Media Blasters: Good news, Media Blasters are no longer considered to be crappiest anime company in North America (at least they are trying to survive). The bad news, they are still a walking zombie and WTF DVD-Rs.

Kancolle: Yep, Kancolle fans got completely screwed over with a crappy anime adaptation that tries to pander to the fanbase, only to fail miserably in the fanbase pandering. Hell, I wouldn't be surprised that no anime licensor in North America wouldn't bother to pick Kancolle anime up (and even if it did, it's going to be a sub-only release).
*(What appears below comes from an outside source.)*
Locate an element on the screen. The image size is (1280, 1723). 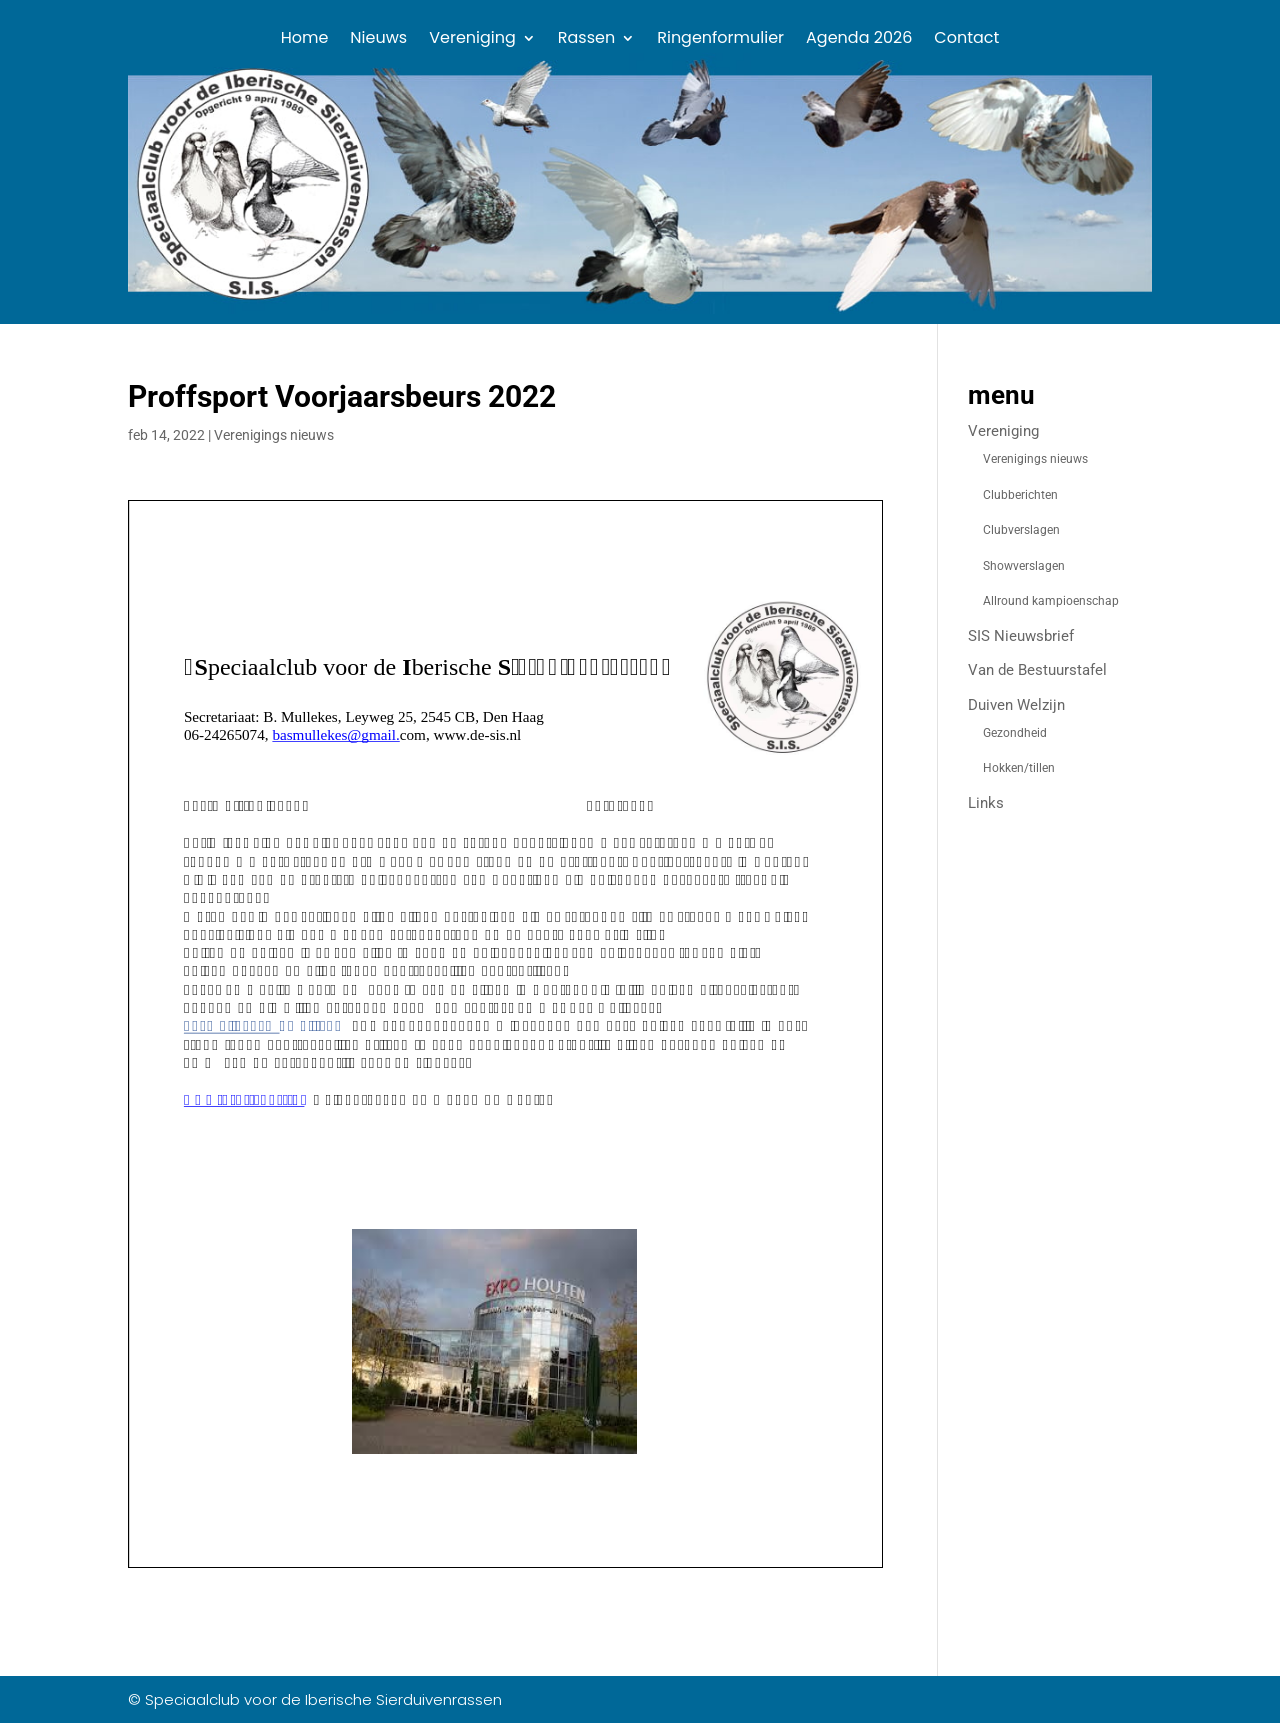
Vereniging is located at coordinates (472, 40).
A-1 Pictures: Let's name one well-praised and well made anime done by this animation studio.....*tumbleweed*

PonyCan USA (and I'm going to directly address to rant to Ponycan USA themselves): Congratulations Ponycan, you guys took the spot of being the worst anime company in North America. Okay, I do appreciate Yuki Yuna is a Hero getting an English dub and such, but I really to ask you guys this: Do you guys even know the American anime fanbase before establishing a subsidiary branch in North America? I was surprised that Yuki Yuna is a Hero got a quick dub release and such, but you guys seem to have given up on the dubbing side of things (ever since Yuki Yuna, there hasn't been a dubbed release from you guys). Rokka would have been a great candidate for your next English dubbed title that would been a great candidate for Toonami airing, but nope, you guys decided not to dub Rokka since sales bombed in Japan, even though Rokka is one of the top ten trending titles of the summer anime season that rivals Charlotte. And just because one title bombed in Japan doesn't mean it'll bomb in America since Americans have much different anime preferences.
And what's even worse is that you guys offered a standard edition release for Rokka, but nope, you guys simply chicken out on the release. The standard edition would have been a perfect opportunity for Rokka fans with low budget to buy your sub-only release. Now, you guys completely shattered your relationship with the North American anime fanbase and pull a far worse PR and business move than many of Funimation's worst business and PR mistakes. Yes, your PR department is far worse than Funimation and not only that, you guys deserve a gold medal of having the most questionable dubbing decisions ever (i.e. not dubbing one of the most watched and popular Crunchyroll titles, Rokka). At least the folks in Sentai Filmworks are making far more smarter dubbing decisions that you guys do.

Well, that's my list of winners and losers of the anime industry. If there are any other winners and losers of the anime industry or any disagreements, please let me know.